◆ YOUR GOAL
Report each line of the data that contains the string "comentario".

◆ RECORDS SUPPLIED

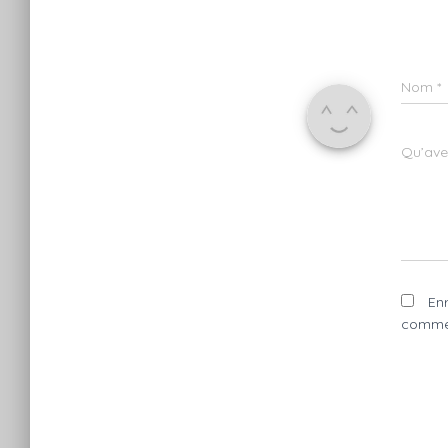
Nom
*
Qu’avez
En
commen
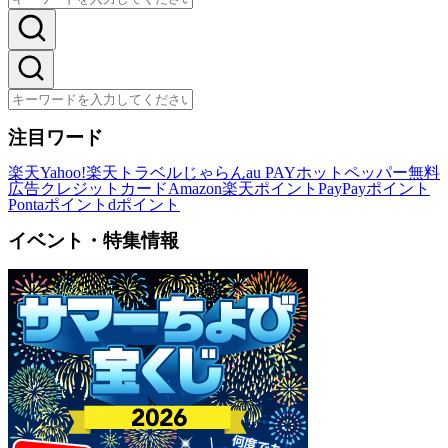
注目ワード
楽天
Yahoo!
楽天トラベル
じゃらん
au PAY
ホットペッパー
無料
広告
クレジットカード
Amazon
楽天ポイント
PayPayポイント
Pontaポイント
dポイント
イベント・特集情報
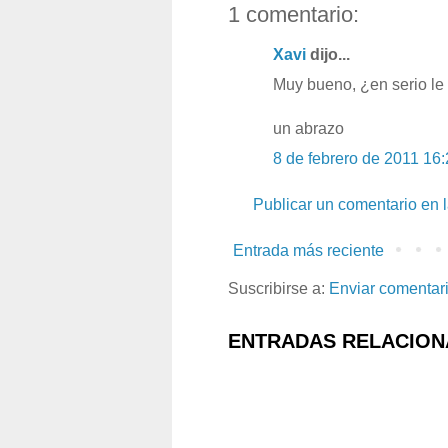
1 comentario:
Xavi
dijo...
Muy bueno, ¿en serio le
un abrazo
8 de febrero de 2011 16
Publicar un comentario en 
Entrada más reciente
Suscribirse a:
Enviar comentar
ENTRADAS RELACION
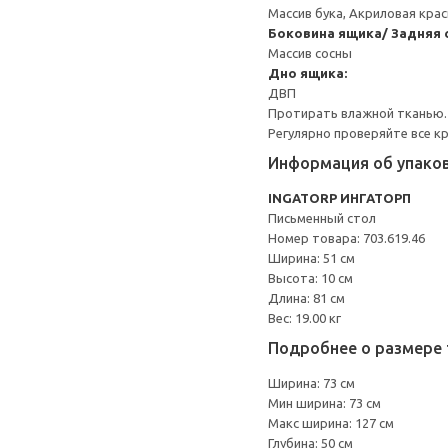
Массив бука, Акриловая крас
Боковина ящика/ Задняя 
Массив сосны
Дно ящика:
ДВП
Протирать влажной тканью.
Регулярно проверяйте все к
Информация об упако
INGATORP ИНГАТОРП
Письменный стол
Номер товара: 703.619.46
Ширина: 51 см
Высота: 10 см
Длина: 81 см
Вес: 19.00 кг
Подробнее о размере 
Ширина: 73 см
Мин ширина: 73 см
Макс ширина: 127 см
Глубина: 50 см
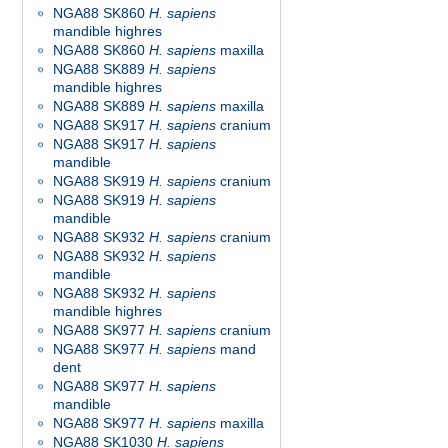
NGA88 SK860
H. sapiens
mandible highres
NGA88 SK860
H. sapiens
maxilla
NGA88 SK889
H. sapiens
mandible highres
NGA88 SK889
H. sapiens
maxilla
NGA88 SK917
H. sapiens
cranium
NGA88 SK917
H. sapiens
mandible
NGA88 SK919
H. sapiens
cranium
NGA88 SK919
H. sapiens
mandible
NGA88 SK932
H. sapiens
cranium
NGA88 SK932
H. sapiens
mandible
NGA88 SK932
H. sapiens
mandible highres
NGA88 SK977
H. sapiens
cranium
NGA88 SK977
H. sapiens
mand
dent
NGA88 SK977
H. sapiens
mandible
NGA88 SK977
H. sapiens
maxilla
NGA88 SK1030
H. sapiens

◆ REPLY
1 comentario:
Publicar un comentario en 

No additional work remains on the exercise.